The difference between men and women’s brains
We’ve all heard the saying, “Men are from Mars and women are from Venus,” which is a really short way of saying, “The reason you’re having difficulty communicating with a member of the opposite sex is because your brain and speech tendencies are very different from one another.”
As a 2012 article for the American Psychological Association confirms, men and women tend to negotiate in different ways because men are more task oriented while women focus on the effect a decision will have on their relationship with others. This can create problems during property division negotiations, particularly because women are more likely to accept a smaller settlement offer if they think it will maintain amiability with their ex.
In addition, conflicts can also arise when we associate particular memories with an object or perceive a link between the object and a relationship with another individual. This attribute is more often associated with women than men, though both sexes may find it difficult to let go of marital property they feel particularly attached to.
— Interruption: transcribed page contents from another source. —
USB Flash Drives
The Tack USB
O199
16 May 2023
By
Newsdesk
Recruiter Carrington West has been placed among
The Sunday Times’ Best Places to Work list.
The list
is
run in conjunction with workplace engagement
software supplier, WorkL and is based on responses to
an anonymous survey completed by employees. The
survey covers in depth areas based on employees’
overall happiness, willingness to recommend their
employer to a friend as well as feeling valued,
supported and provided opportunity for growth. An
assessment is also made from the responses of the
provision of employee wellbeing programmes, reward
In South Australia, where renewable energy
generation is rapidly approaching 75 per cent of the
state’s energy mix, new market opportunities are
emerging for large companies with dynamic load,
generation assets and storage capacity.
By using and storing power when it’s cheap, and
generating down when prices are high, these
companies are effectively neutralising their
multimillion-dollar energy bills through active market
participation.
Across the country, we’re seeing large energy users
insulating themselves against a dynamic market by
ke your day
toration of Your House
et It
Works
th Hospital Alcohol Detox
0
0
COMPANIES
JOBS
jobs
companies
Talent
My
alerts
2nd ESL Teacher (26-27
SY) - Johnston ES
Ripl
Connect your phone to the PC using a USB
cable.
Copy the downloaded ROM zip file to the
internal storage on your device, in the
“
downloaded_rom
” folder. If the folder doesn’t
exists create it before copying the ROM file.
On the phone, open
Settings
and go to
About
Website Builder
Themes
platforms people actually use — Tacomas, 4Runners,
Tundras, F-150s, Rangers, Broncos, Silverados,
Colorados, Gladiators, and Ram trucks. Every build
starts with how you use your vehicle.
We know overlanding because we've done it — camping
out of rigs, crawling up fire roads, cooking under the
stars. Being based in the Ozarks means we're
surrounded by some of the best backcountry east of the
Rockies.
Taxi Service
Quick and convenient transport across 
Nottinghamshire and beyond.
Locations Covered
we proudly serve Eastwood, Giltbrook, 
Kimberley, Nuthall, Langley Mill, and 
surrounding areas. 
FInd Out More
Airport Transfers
The role of stress and emotions in divorce
The difference between how we process things isn’t the only factor in property division disputes. Psychology experts point out that stress can actually affect how we make decisions because it triggers our desire to “store” critical resources, such as money. The uncertainty of the future and the intense stress this can sometimes cause can lead to bitter disputes, particularly among high-asset individuals who oftentimes have concerns about the state of their assets and nest eggs after a divorce.
Keeping control rather than losing your cool
Even though knowing about these psychological factors may help you take a step back during divorce negotiations, having an attorney at your side can also be a major benefit as well. Many have experience helping people through difficult legal disputes, including property division disagreements. In a lot of cases, having a lawyer can mean the difference between maintaining control over the situation and losing your cool.